- What you should do
Check each line of the data, and copy those where "Administração" appears.

- Source material

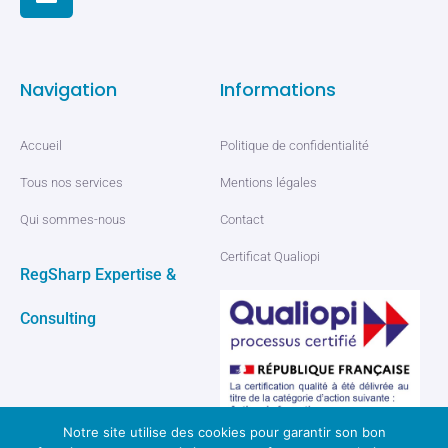
Navigation
Informations
Accueil
Politique de confidentialité
Tous nos services
Mentions légales
Qui sommes-nous
Contact
Certificat Qualiopi
RegSharp Expertise &
Consulting
Notre site utilise des cookies pour garantir son bon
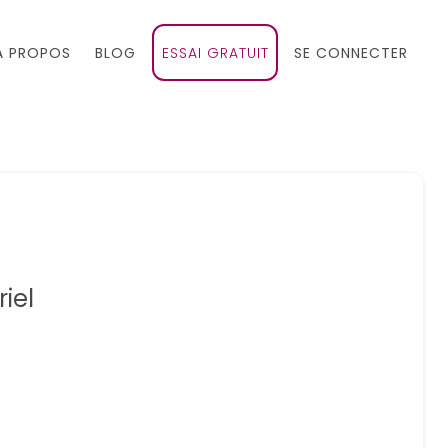
À PROPOS
BLOG
ESSAI GRATUIT
SE CONNECTER
iel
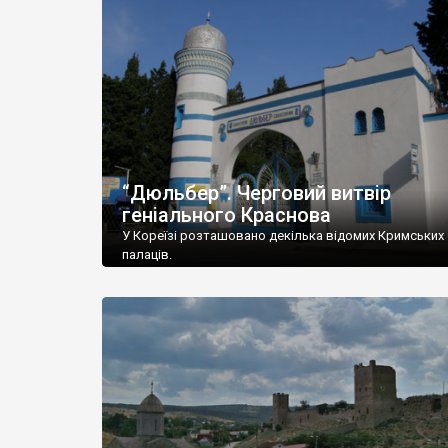
“Дюльбер”. Черговий витвір
геніального Краснова
У Кореїзі розташовано декілька відомих Кримських
палаців.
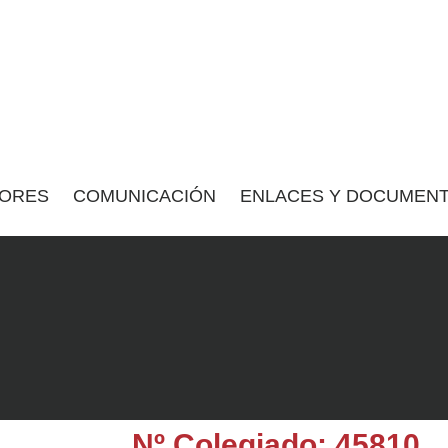
ORES
COMUNICACIÓN
ENLACES Y DOCUMENT
Nº Colegiado: 45810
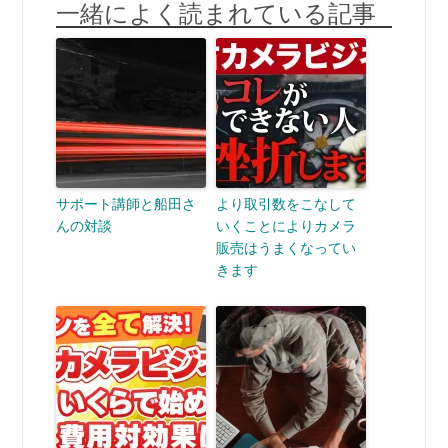
一緒によく読まれている記事
サポート講師と船田さ
より取引数をこなして
んの対談
いくことによりカメラ
販売はうまくなってい
きます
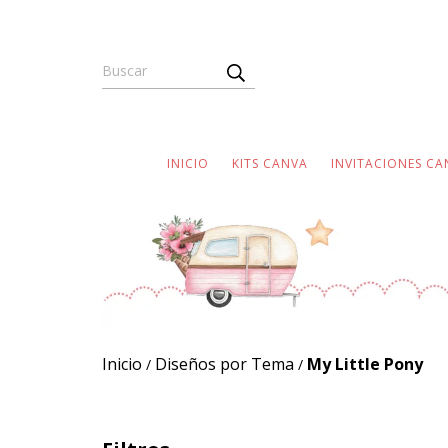
INICIO
KITS CANVA
INVITACIONES CA
Inicio
Diseños por Tema
My Little Pony
/
/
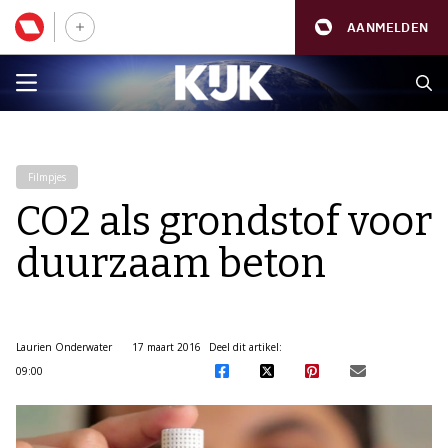
AANMELDEN
Filmpjes
CO2 als grondstof voor
duurzaam beton
Laurien Onderwater
17 maart 2016
Deel dit artikel:
09:00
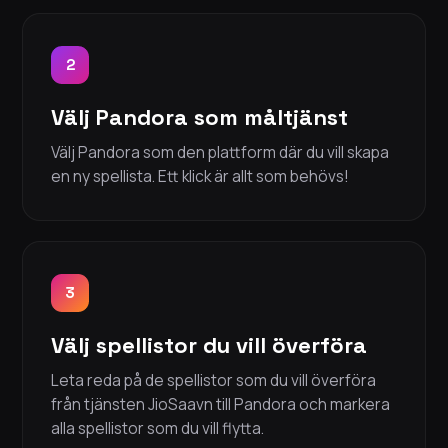
2
Välj Pandora som måltjänst
Välj Pandora som den plattform där du vill skapa
en ny spellista. Ett klick är allt som behövs!
3
Välj spellistor du vill överföra
Leta reda på de spellistor som du vill överföra
från tjänsten JioSaavn till Pandora och markera
alla spellistor som du vill flytta.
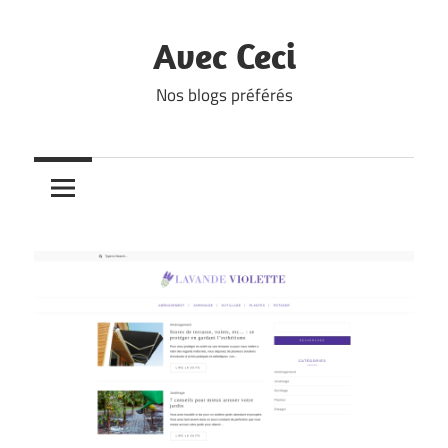
Skip
to
Avec Ceci
content
Nos blogs préférés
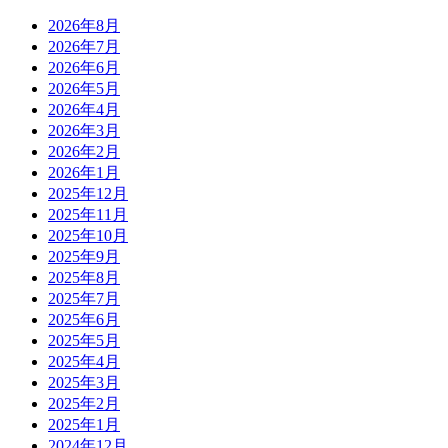
2026年8月
2026年7月
2026年6月
2026年5月
2026年4月
2026年3月
2026年2月
2026年1月
2025年12月
2025年11月
2025年10月
2025年9月
2025年8月
2025年7月
2025年6月
2025年5月
2025年4月
2025年3月
2025年2月
2025年1月
2024年12月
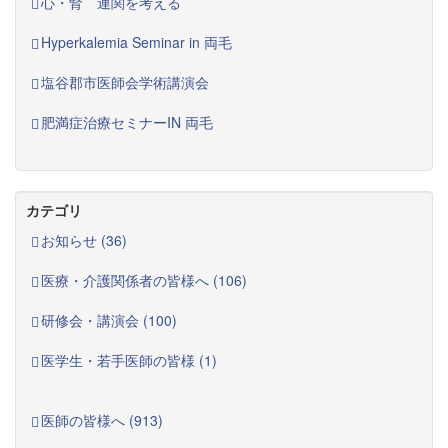
心・腎 連関を考える
Hyperkalemia Seminar in 両毛
塩谷郡市医師会学術講演会
肥満症治療セミナーIN 両毛
カテゴリ
お知らせ (36)
医療・介護関係者の皆様へ (106)
研修会・講演会 (100)
医学生・若手医師の皆様 (1)
医師の皆様へ (913)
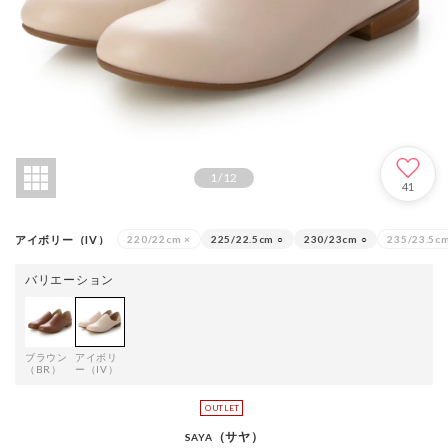
1
/
12
41
アイボリー（IV）
220/22cm
×
225/22.5cm
○
230/23cm
○
235/23.5c
バリエーション
ブラウン
アイボリ
（BR）
ー（IV）
（サヤ）
SAYA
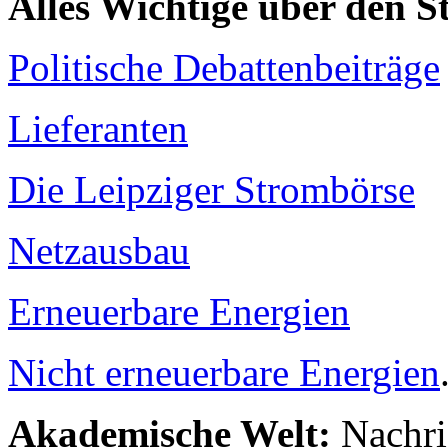
Alles Wichtige über den 
Politische Debattenbeiträge
Lieferanten
Die Leipziger Strombörse
Netzausbau
Erneuerbare Energien
Nicht erneuerbare Energien
Akademische Welt:
Nachri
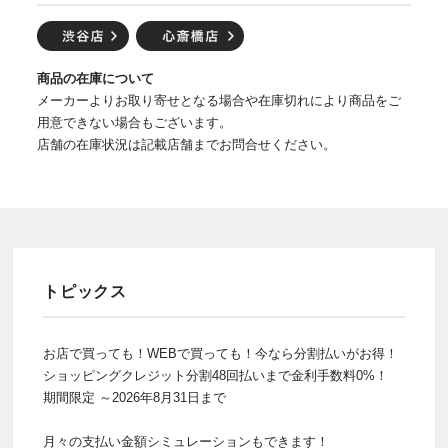
商品の在庫について
メーカーよりお取り寄せとなる場合や在庫切れにより商品をご
用意できない場合もございます。
店舗の在庫状況は記載店舗までお問合せください。
トピックス
お店で買っても！WEBで買っても！今なら分割払いがお得！
ショッピングクレジット分割48回払いまで金利手数料0%！
期間限定 ～2026年8月31日まで
月々の支払い金額シミュレーションもできます！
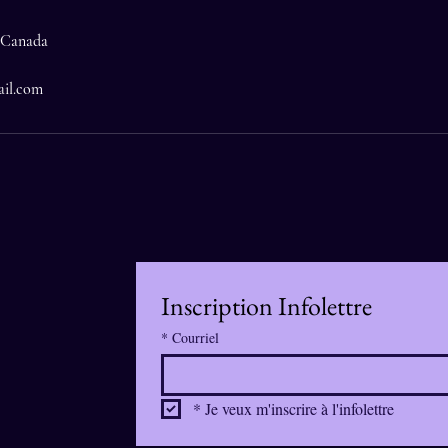
 Canada
il.com
Inscription Infolettre
*
Courriel
*
Je veux m'inscrire à l'infolettre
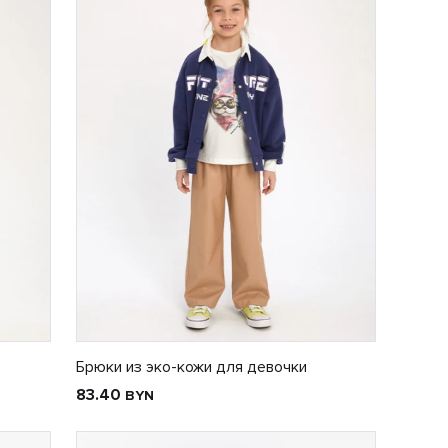
Брюки из эко-кожи для девочки
83.40
BYN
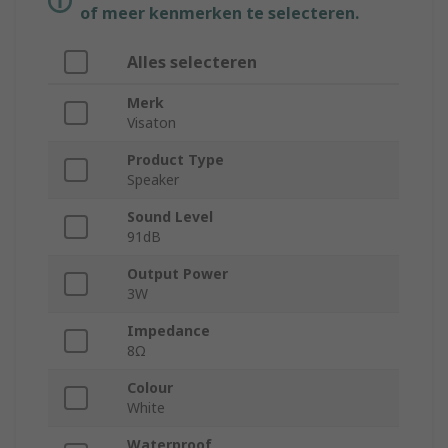
of meer kenmerken te selecteren.
Alles selecteren
Merk
Visaton
Product Type
Speaker
Sound Level
91dB
Output Power
3W
Impedance
8Ω
Colour
White
Waterproof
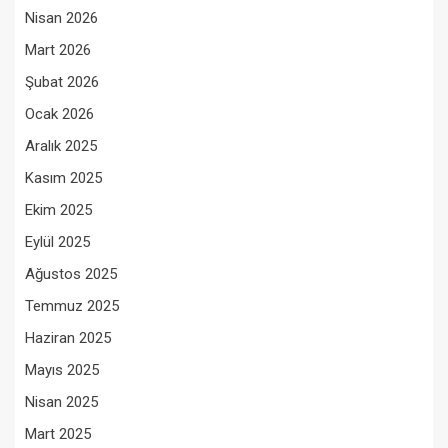
Nisan 2026
Mart 2026
Şubat 2026
Ocak 2026
Aralık 2025
Kasım 2025
Ekim 2025
Eylül 2025
Ağustos 2025
Temmuz 2025
Haziran 2025
Mayıs 2025
Nisan 2025
Mart 2025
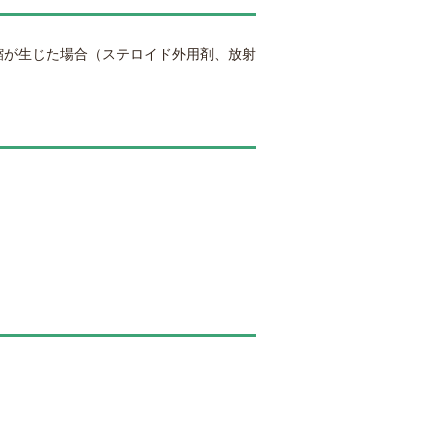
縮が生じた場合（ステロイド外用剤、放射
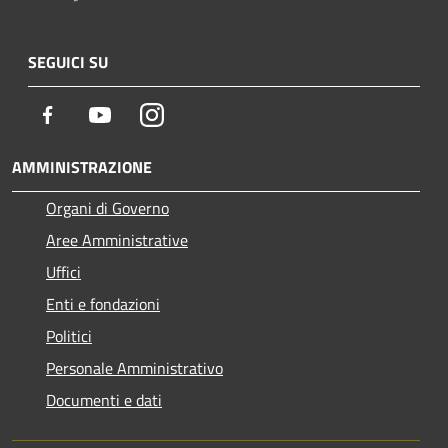
SEGUICI SU
Facebook
Youtube
Instagram
AMMINISTRAZIONE
Organi di Governo
Aree Amministrative
Uffici
Enti e fondazioni
Politici
Personale Amministrativo
Documenti e dati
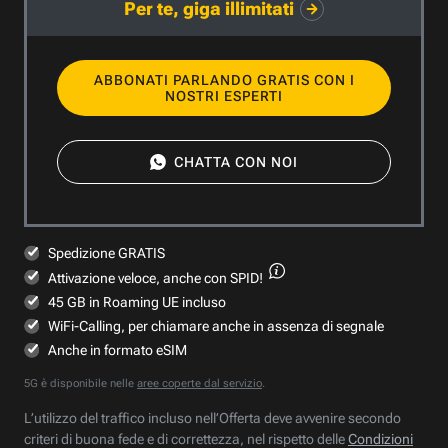
Per te, giga illimitati
ABBONATI PARLANDO GRATIS CON I
NOSTRI ESPERTI
CHATTA CON NOI
Spedizione GRATIS
Attivazione veloce,
anche con SPID!
45 GB in Roaming UE incluso
WiFi-Calling, per chiamare anche in assenza di segnale
Anche in formato eSIM
5G è disponibile nelle
aree coperte dal servizio
.
L’utilizzo del traffico incluso nell’Offerta deve avvenire secondo
criteri di buona fede e di correttezza, nel rispetto delle
Condizioni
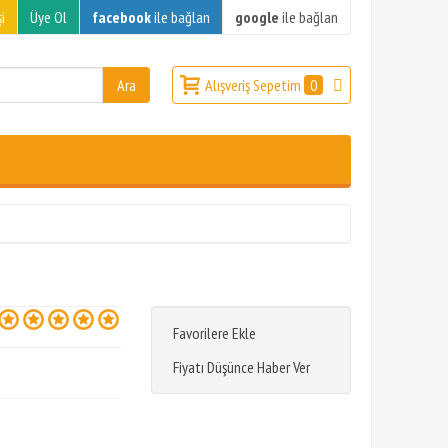
i
Üye Ol
facebook
ile bağlan
google
ile bağlan
Alışveriş Sepetim
0
Favorilere Ekle
Fiyatı Düşünce Haber Ver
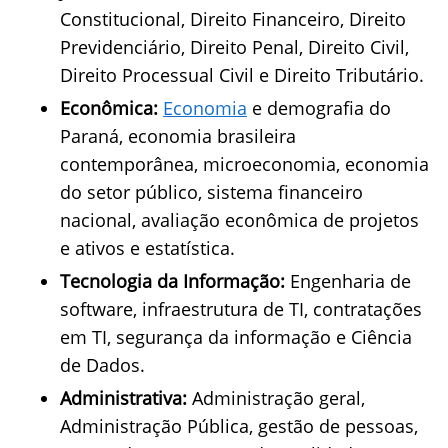
Constitucional, Direito Financeiro, Direito
Previdenciário, Direito Penal, Direito Civil,
Direito Processual Civil e Direito Tributário.
Econômica:
Economia
e demografia do
Paraná, economia brasileira
contemporânea, microeconomia, economia
do setor público, sistema financeiro
nacional, avaliação econômica de projetos
e ativos e estatística.
Tecnologia da Informação:
Engenharia de
software, infraestrutura de TI, contratações
em TI, segurança da informação e Ciência
de Dados.
Administrativa:
Administração geral,
Administração Pública, gestão de pessoas,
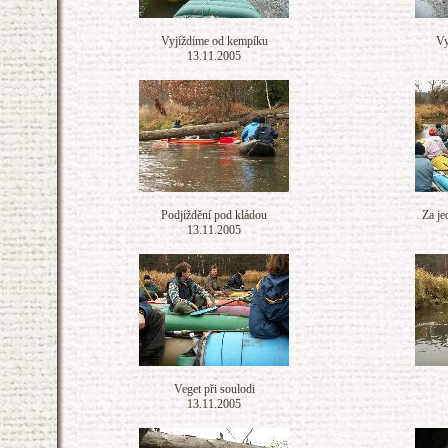
Vyjíždíme od kempíku
Vy
13.11.2005
Podjíždění pod kládou
Za je
13.11.2005
Veget při soulodi
13.11.2005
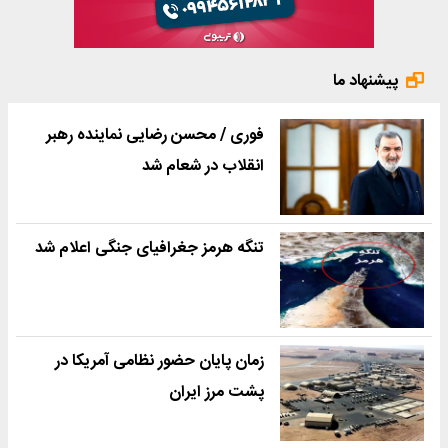
پیشنهاد ما
فوری / محسن رضایی نماینده رهبر
انقلاب در شعام شد
تنگه هرمز جغرافیای جنگی اعلام شد
زمان پایان حضور نظامی آمریکا در
پشت مرز ایران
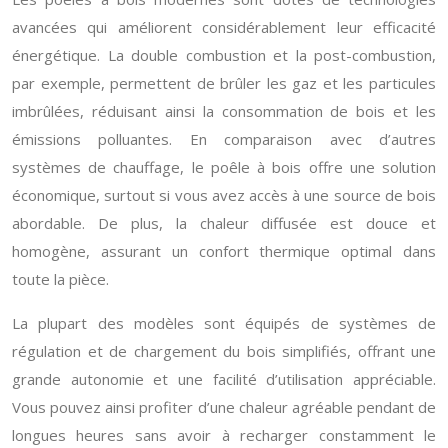
avancées qui améliorent considérablement leur efficacité
énergétique. La double combustion et la post-combustion,
par exemple, permettent de brûler les gaz et les particules
imbrûlées, réduisant ainsi la consommation de bois et les
émissions polluantes. En comparaison avec d’autres
systèmes de chauffage, le poêle à bois offre une solution
économique, surtout si vous avez accès à une source de bois
abordable. De plus, la chaleur diffusée est douce et
homogène, assurant un confort thermique optimal dans
toute la pièce.
La plupart des modèles sont équipés de systèmes de
régulation et de chargement du bois simplifiés, offrant une
grande autonomie et une facilité d’utilisation appréciable.
Vous pouvez ainsi profiter d’une chaleur agréable pendant de
longues heures sans avoir à recharger constamment le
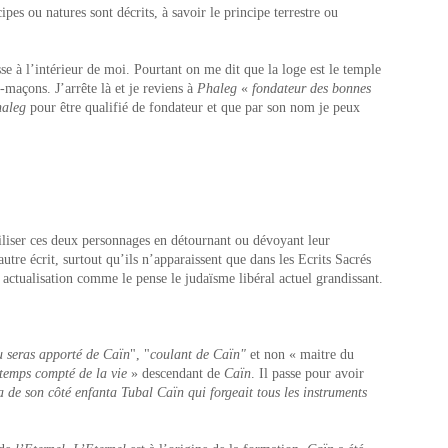
ipes ou natures sont décrits, à savoir le principe terrestre ou
sse à l’intérieur de moi. Pourtant on me dit que la loge est le temple
maçons. J’arrête là et je reviens à
Phaleg
«
fondateur des bonnes
aleg
pour être qualifié de fondateur et que par son nom je peux
iliser ces deux personnages en détournant ou dévoyant leur
autre écrit, surtout qu’ils n’apparaissent que dans les Ecrits Sacrés
actualisation comme le pense le judaïsme libéral actuel grandissant.
u seras apporté de Caïn
", "
coulant de Caïn"
et non « maitre du
 temps compté de la vie
» descendant de
Caïn
. Il passe pour avoir
la de son côté enfanta Tubal Caïn
qui forgeait tous les instruments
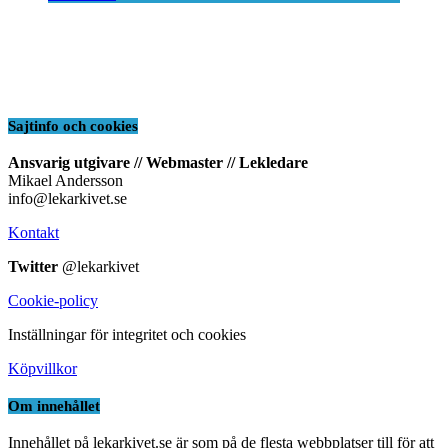
Sajtinfo och cookies
Ansvarig utgivare // Webmaster // Lekledare
Mikael Andersson
info@lekarkivet.se
Kontakt
Twitter
@lekarkivet
Cookie-policy
Inställningar för integritet och cookies
Köpvillkor
Om innehållet
Innehållet på lekarkivet.se är som på de flesta webbplatser till för att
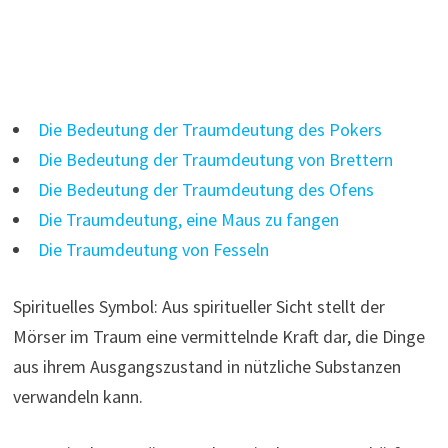
Die Bedeutung der Traumdeutung des Pokers
Die Bedeutung der Traumdeutung von Brettern
Die Bedeutung der Traumdeutung des Ofens
Die Traumdeutung, eine Maus zu fangen
Die Traumdeutung von Fesseln
Spirituelles Symbol: Aus spiritueller Sicht stellt der
Mörser im Traum eine vermittelnde Kraft dar, die Dinge
aus ihrem Ausgangszustand in nützliche Substanzen
verwandeln kann.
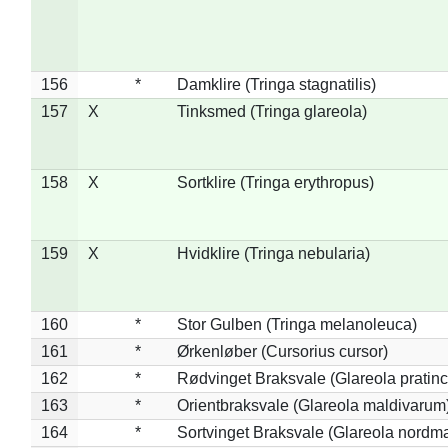
156
*
Damklire (Tringa stagnatilis)
157
X
Tinksmed (Tringa glareola)
158
X
Sortklire (Tringa erythropus)
159
X
Hvidklire (Tringa nebularia)
160
*
Stor Gulben (Tringa melanoleuca)
161
*
Ørkenløber (Cursorius cursor)
162
*
Rødvinget Braksvale (Glareola pratinc
163
*
Orientbraksvale (Glareola maldivarum
164
*
Sortvinget Braksvale (Glareola nordm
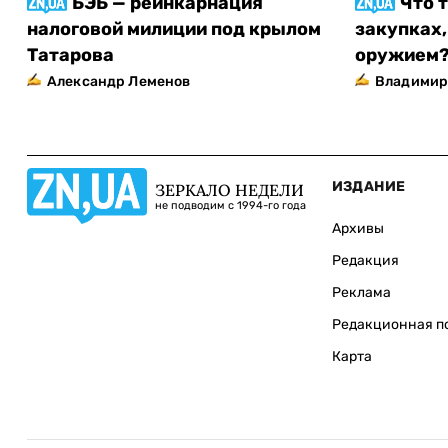
БЭБ — реинкарнация
Что 
налоговой милиции под крылом
закупках,
Татарова
оружием
Александр Леменов
Владимир
ИЗДАНИЕ
ЗЕРКАЛО НЕДЕЛИ
не подводим с 1994-го года
Архивы
Редакция
Реклама
Редакционная п
Карта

- Answer to this task
Administração geral,
Administração Pública, gestão de pessoas,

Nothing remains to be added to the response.